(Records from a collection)
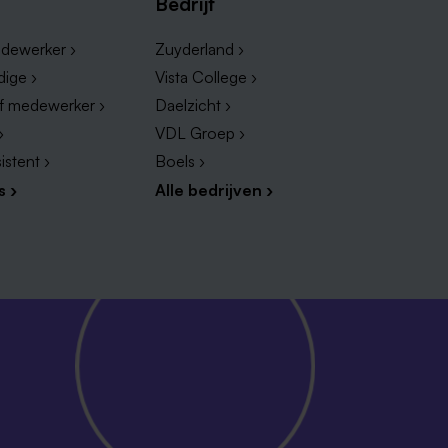
Bedrijf
dewerker ›
Zuyderland ›
dige ›
Vista College ›
ef medewerker ›
Daelzicht ›
›
VDL Groep ›
istent ›
Boels ›
s ›
Alle bedrijven ›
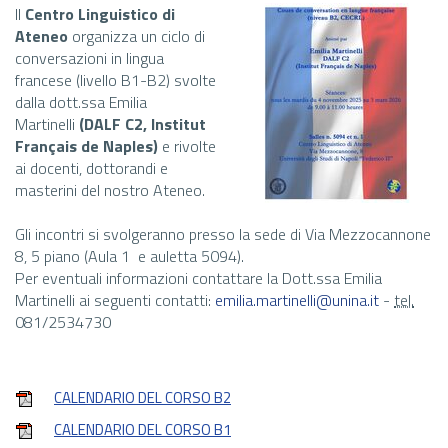
Il
Centro Linguistico di
Ateneo
organizza un ciclo di
conversazioni in lingua
francese (livello B1-B2) svolte
dalla dott.ssa Emilia
Martinelli
(DALF C2, Institut
Français de Naples)
e rivolte
ai docenti, dottorandi e
masterini del nostro Ateneo.
Gli incontri si svolgeranno presso la sede di Via Mezzocannone
8, 5 piano (Aula 1 e auletta 5094).
Per eventuali informazioni contattare la Dott.ssa Emilia
Martinelli ai seguenti contatti:
emilia.martinelli@unina.it
-
tel.
081/2534730
CALENDARIO DEL CORSO B2
CALENDARIO DEL CORSO B1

Exercise description
Skipping any images, write out all the data exactly.

Result of this exercise
Bedrijf
dewerker ›
Zuyderland ›
dige ›
Vista College ›
ef medewerker ›
Daelzicht ›
›
VDL Groep ›
istent ›
Boels ›
s ›
Alle bedrijven ›
Il
Centro Linguistico di
Ateneo
organizza un ciclo di
conversazioni in lingua
francese (livello B1-B2) svolte
dalla dott.ssa Emilia
Martinelli
(DALF C2, Institut
Français de Naples)
e rivolte
ai docenti, dottorandi e
masterini del nostro Ateneo.
Gli incontri si svolgeranno presso la sede di Via Mezzocannone
8, 5 piano (Aula 1 e auletta 5094).
Per eventuali informazioni contattare la Dott.ssa Emilia
Martinelli ai seguenti contatti:
emilia.martinelli@unina.it
-
tel.
081/2534730
CALENDARIO DEL CORSO B2
CALENDARIO DEL CORSO B1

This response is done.